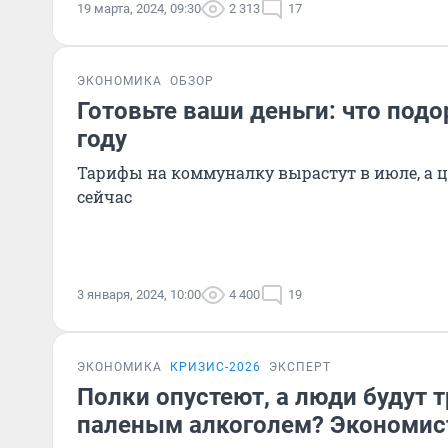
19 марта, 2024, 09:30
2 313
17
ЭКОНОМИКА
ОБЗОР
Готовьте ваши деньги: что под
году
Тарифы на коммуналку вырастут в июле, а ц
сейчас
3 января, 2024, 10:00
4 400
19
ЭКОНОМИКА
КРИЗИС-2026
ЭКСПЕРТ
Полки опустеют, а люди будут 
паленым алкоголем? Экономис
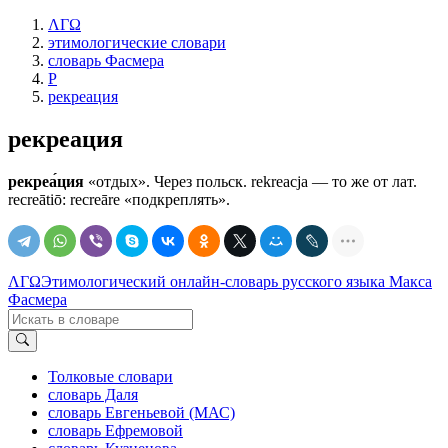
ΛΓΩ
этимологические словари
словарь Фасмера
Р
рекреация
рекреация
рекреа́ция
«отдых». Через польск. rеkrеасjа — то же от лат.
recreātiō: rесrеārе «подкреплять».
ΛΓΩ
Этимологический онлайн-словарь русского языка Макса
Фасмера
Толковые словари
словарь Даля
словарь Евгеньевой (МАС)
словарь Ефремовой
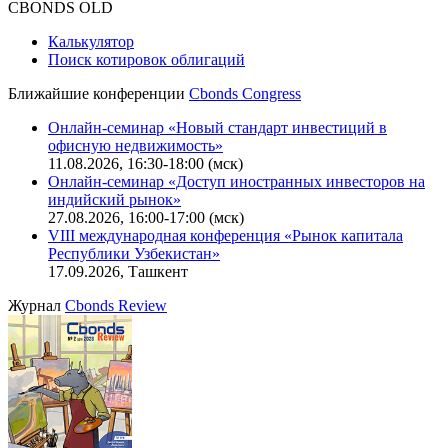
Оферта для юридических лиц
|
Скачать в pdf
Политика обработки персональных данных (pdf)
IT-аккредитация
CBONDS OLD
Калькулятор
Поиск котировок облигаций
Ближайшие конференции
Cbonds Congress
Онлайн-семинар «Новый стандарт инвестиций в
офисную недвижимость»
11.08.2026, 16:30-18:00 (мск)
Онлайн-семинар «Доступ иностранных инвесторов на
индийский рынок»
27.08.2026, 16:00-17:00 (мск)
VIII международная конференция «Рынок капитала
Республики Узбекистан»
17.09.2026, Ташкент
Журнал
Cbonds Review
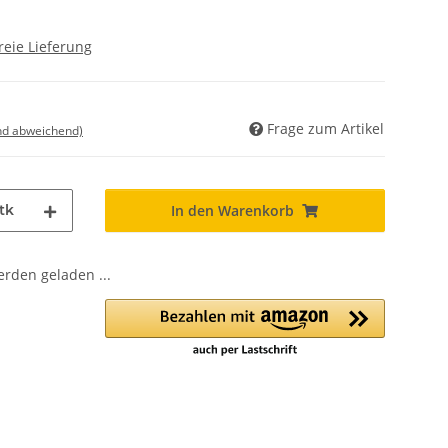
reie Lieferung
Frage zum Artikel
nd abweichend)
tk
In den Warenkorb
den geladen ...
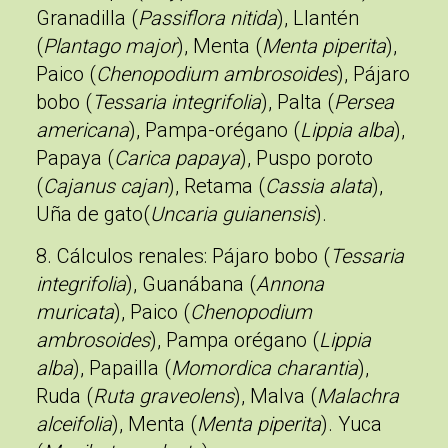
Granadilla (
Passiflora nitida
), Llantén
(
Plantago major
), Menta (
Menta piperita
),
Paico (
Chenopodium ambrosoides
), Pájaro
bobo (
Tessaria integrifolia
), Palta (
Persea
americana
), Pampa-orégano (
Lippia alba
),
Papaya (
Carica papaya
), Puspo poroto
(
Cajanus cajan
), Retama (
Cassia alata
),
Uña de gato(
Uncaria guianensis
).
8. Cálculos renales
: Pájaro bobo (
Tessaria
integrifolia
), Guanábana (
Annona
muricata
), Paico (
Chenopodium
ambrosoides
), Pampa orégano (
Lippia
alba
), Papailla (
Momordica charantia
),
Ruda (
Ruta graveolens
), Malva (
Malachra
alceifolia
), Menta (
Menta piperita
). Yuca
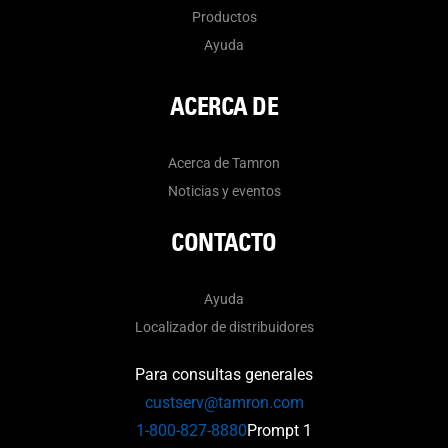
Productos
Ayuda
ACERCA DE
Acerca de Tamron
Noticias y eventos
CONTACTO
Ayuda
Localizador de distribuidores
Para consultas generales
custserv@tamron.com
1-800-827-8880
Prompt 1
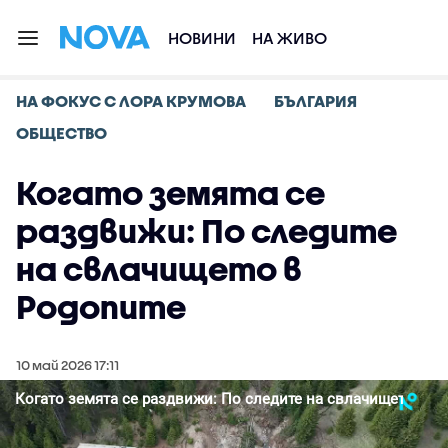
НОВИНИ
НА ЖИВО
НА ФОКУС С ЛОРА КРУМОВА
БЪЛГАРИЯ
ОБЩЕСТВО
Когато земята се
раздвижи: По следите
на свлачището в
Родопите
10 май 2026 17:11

◆ ◆ ◆ ◆ ◆

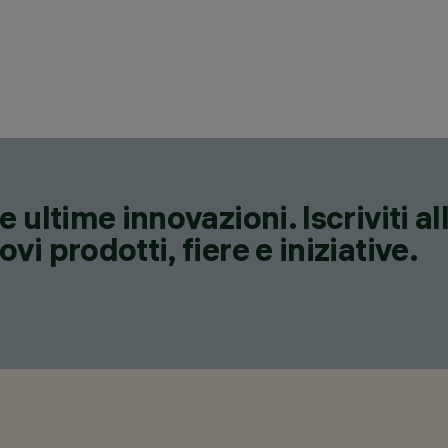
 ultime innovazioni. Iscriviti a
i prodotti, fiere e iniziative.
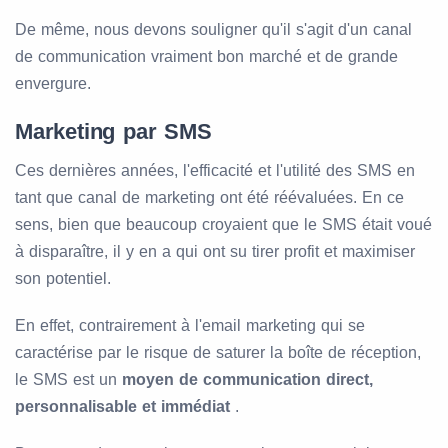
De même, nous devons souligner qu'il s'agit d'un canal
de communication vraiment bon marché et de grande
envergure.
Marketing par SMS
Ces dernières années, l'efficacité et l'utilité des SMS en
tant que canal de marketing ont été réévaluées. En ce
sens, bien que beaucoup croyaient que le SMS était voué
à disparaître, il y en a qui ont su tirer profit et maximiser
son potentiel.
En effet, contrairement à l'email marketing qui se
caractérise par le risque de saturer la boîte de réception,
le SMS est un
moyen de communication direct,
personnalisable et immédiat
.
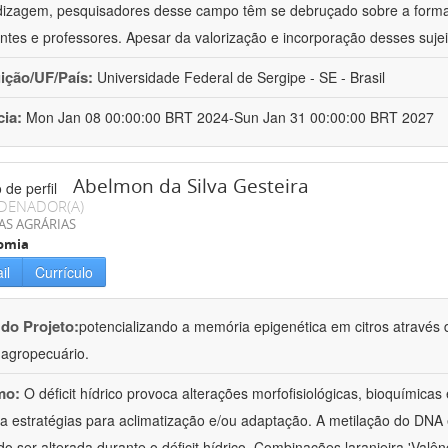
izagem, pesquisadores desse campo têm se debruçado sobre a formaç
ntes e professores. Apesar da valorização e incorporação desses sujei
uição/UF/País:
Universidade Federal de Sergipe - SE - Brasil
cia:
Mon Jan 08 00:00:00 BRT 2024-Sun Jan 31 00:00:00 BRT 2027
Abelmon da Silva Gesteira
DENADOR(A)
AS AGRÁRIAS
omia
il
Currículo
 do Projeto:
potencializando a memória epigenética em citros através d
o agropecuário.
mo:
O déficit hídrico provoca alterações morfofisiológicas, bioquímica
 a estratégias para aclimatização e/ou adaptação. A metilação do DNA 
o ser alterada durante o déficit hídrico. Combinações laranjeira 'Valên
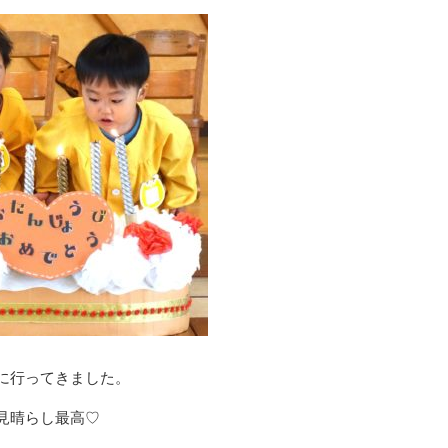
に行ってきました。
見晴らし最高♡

◆ ◆ ◆ ◆ ◆

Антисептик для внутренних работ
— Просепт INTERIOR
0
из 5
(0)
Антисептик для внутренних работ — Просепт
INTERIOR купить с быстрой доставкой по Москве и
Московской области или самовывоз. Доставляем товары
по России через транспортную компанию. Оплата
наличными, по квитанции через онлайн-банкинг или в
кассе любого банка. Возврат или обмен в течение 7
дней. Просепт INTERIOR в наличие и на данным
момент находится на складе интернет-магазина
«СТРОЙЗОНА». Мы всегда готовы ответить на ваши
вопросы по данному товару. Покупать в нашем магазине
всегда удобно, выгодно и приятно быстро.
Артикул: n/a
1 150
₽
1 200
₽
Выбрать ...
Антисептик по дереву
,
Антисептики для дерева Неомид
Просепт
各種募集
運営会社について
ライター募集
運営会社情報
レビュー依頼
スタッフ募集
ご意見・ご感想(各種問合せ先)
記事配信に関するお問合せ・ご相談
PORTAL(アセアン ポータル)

◆ ◆ ◆ ◆ ◆

### What the task asks:
Wherever the string "всегда" appears in the records, copy the whole line.

### Expected output:
«СТРОЙЗОНА». Мы всегда готовы ответить на ваши
всегда удобно, выгодно и приятно быстро.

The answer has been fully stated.